Friday, May 29, 2009

Meeting Minutes - 27 May 2009

At 27th May 2009, we have 2 guest researchers, Xiaoyu Mao and Ducco Ferro, from Almende, a research company that focusses it research in multi-agent system. Both were discussing their papers that they will present at AAMAS.

Xiaoyu Mau presented an application of agent technology in the airport operation entitled "Heterogeneous MAS Scheduling for Airport Ground Handling", while Ducco presented his paper entitled "The Windmill Method for Setting up Support for Resolving Sparse Incidents in Communication Networks". That was a great meeting with great crowd also.

Thursday, May 7, 2009

Meeting Minutes - 6 May 2009

At 6th of May, we have a guest speaket from TU-Delft. His name is Mathijs de Weerdt. He presented his ACM paper regarding the Qualitative Vickrey Auction concept. A concept at which bidders and auctioneers (centers by his definition) put the agreement of the bid not based on the monetary value (highest or lowest price) but based on the offer demand attributes suitability rank.

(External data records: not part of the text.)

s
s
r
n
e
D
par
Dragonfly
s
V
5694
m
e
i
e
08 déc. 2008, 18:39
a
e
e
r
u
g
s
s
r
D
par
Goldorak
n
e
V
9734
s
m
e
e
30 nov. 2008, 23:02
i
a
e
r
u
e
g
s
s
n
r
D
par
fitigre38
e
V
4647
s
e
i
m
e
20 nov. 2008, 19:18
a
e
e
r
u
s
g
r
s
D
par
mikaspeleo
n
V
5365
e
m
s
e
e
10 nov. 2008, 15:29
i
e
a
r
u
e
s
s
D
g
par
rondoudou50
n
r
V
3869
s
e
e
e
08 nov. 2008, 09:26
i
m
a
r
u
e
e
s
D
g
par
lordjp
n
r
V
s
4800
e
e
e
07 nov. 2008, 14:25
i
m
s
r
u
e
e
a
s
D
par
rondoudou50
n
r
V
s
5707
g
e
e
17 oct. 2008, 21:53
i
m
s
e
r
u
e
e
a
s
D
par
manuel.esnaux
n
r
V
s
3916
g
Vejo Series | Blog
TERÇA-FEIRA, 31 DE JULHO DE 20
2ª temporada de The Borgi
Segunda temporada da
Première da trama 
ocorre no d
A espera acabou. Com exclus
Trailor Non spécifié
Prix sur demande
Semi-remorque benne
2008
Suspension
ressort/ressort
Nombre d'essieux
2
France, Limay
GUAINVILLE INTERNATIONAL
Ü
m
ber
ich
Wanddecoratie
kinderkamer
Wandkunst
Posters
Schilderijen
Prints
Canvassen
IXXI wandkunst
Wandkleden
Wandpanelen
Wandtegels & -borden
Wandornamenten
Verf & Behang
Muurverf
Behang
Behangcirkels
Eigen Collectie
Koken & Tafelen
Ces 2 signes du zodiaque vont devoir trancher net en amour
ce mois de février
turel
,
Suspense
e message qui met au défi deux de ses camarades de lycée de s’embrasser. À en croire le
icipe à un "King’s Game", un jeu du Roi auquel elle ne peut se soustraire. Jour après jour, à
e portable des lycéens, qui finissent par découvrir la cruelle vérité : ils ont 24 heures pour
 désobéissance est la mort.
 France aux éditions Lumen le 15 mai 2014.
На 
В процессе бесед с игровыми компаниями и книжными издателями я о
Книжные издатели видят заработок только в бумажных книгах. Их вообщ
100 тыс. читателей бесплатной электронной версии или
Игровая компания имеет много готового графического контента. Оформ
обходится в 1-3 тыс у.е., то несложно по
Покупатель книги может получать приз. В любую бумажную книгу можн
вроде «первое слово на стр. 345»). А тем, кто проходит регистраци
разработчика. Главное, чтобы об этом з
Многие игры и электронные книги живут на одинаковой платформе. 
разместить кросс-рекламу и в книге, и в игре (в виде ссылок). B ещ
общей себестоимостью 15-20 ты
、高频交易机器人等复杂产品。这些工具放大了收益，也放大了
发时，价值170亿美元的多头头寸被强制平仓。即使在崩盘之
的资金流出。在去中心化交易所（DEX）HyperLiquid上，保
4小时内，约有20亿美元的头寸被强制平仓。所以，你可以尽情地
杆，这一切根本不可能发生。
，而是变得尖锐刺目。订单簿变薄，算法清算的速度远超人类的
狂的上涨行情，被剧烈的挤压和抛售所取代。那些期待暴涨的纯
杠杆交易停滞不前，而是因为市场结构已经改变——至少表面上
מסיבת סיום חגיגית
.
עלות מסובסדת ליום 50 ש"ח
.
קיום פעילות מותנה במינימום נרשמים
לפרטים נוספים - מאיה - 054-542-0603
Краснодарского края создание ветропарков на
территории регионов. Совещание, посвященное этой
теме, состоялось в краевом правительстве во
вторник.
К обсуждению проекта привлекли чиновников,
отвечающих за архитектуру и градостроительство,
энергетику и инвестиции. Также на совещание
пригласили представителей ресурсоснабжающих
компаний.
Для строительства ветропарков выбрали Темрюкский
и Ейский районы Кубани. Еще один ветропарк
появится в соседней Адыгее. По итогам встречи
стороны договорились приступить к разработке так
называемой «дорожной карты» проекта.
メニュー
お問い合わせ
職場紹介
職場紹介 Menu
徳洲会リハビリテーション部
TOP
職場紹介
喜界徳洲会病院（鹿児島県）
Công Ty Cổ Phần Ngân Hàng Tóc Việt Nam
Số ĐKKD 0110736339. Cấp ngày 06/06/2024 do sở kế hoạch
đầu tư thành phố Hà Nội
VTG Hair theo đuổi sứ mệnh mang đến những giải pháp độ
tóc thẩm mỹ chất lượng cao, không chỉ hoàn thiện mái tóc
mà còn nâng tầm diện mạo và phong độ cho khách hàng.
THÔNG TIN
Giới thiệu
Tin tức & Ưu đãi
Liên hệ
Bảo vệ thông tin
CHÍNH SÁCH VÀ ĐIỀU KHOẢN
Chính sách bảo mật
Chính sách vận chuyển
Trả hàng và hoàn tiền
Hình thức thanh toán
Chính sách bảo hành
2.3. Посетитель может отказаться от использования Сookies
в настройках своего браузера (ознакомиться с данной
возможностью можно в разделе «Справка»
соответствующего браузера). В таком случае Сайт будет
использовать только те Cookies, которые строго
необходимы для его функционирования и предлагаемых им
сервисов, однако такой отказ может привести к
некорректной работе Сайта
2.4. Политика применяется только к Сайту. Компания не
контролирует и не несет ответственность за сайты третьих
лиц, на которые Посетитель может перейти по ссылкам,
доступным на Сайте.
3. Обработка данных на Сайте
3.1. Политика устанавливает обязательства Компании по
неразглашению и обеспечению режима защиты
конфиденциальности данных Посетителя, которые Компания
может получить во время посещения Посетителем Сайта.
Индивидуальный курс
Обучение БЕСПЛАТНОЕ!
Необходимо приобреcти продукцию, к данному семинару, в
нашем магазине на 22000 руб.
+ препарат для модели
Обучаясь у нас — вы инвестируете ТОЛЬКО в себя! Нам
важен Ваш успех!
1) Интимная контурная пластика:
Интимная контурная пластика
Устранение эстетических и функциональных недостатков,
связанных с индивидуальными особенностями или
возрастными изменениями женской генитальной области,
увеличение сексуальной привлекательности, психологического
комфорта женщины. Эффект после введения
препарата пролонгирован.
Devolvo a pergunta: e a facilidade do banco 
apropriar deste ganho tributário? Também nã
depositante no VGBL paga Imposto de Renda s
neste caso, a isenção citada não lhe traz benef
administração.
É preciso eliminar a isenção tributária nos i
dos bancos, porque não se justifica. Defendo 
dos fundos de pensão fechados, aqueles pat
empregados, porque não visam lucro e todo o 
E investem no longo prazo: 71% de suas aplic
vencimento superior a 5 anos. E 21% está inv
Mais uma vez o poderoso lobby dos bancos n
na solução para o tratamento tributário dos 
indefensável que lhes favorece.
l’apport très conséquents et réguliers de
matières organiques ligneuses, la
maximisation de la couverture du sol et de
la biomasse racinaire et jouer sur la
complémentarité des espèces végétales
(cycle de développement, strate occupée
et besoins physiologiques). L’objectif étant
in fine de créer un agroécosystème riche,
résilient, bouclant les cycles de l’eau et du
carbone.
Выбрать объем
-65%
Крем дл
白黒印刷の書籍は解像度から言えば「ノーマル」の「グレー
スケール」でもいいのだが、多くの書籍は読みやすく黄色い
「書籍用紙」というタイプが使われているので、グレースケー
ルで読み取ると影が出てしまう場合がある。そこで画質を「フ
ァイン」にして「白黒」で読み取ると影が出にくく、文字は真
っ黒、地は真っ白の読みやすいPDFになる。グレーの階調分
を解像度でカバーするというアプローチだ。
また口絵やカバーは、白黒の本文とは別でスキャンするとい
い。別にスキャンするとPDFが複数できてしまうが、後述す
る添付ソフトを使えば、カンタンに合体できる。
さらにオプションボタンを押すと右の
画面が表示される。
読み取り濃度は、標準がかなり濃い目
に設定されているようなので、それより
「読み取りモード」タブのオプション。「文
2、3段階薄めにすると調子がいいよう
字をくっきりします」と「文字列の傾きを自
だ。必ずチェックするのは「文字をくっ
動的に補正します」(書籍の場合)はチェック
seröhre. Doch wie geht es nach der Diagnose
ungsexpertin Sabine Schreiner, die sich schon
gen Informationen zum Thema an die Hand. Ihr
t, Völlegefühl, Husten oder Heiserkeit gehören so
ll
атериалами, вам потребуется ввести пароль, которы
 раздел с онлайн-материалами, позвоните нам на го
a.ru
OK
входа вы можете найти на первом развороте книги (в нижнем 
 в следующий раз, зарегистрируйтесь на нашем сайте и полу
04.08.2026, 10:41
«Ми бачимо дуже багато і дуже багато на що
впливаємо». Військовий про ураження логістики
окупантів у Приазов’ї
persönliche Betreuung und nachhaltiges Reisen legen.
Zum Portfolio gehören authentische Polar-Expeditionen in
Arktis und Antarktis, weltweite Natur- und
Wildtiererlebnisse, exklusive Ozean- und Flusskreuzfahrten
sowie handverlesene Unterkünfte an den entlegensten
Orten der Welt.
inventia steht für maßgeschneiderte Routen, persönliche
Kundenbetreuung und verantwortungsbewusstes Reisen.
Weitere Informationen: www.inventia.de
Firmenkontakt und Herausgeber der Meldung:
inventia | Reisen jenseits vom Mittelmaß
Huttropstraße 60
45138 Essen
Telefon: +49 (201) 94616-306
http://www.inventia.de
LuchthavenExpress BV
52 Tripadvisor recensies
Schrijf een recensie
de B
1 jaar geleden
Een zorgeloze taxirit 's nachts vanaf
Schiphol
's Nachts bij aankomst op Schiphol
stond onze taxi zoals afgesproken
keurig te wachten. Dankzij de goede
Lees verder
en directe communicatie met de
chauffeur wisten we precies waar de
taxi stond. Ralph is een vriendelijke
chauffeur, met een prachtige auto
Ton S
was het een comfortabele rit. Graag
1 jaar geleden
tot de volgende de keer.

He explained this concept in the reversed auction environment example. A concept at which the auctioneer has already defined the rank of offers preferences (the offer contains of many attributes). And the bidder that submits the offer of highest rank wins. The winner bidder then can choose to deliver the offer ranges from his bid point offer to the second highest bidder point offer (Vickrey Auction).

Nice concept, based on the attributes rank preferences. For more explanation you are welcomed to browse our site to download the paper directly (http://large.rsm.nl/meetings.xml).

Wednesday, April 22, 2009

Meeting Minutes - 22 April 2009

Today I (Meditya) presented a Herbert A. Simon's Paper entitled "Machine as Mind" appeared in "Android Epistemology" by C.Glymour, K.Ford, and P.Hayes.

Defining that the primitives of mind consist of, Symbols, Complex Structures of Symbols, and Processes that Operate on Symbols (Newell & Simon, 1976), the central thesis of his writings states, "Conventional computers can be, and have been programmed to represent symbol structures and carry out processes on those structures in a manner that parallels, step by step, the way human brain does it.".

In his writings he (Simon) basically argued that every angle of human mind is translable into definable representations, and the definition can be translated and embedded to a thinking machine. In order to defend his thesis, he explained several important points of disscussion such as:

- The Concept of Decomposable System
- Two Approaches of Artificial Intelligence (humanoid and non humanoid)
- The Concept of Mind from Psychological Perspective
- Selective Heuristic Search
- Recognition: The Indexed Memory
- Seriality: The Limits of Attention (short term memory)
- The Architecture of Expert System

In addition he also responded and defended his thesis to the disputes that people usually have regarding the angle of thinking that machine could not copy such as:

- Semantics
- Intention
- "Ill Structured" Tasks
- Language Processing
- Intuition
- Insight
- Creativity

At the end of this meeting we have a nice discussion about the state of the art of this writing (1995) and the condition that is happening now, and the extent of the applicability of the Simon's vision in the present and the future.

Wednesday, April 15, 2009

Meeting Minutes - 15 April 2009

Today I presented the paper “Computational Intelligence in Economic Games and Policy Design” by Herbert Dawid, Han La PoutrĂ©, and Xin Yao (IEEE Computational Intelligence Magazine, 3(4), 22–26, 2008). The paper provides an overview of applications of computational intelligence techniques in economics. Both strong and weak points of the use of computational intelligence techniques are discussed. According to the authors, the two most important weak point are the issue of empirical validation and the issue of robustness.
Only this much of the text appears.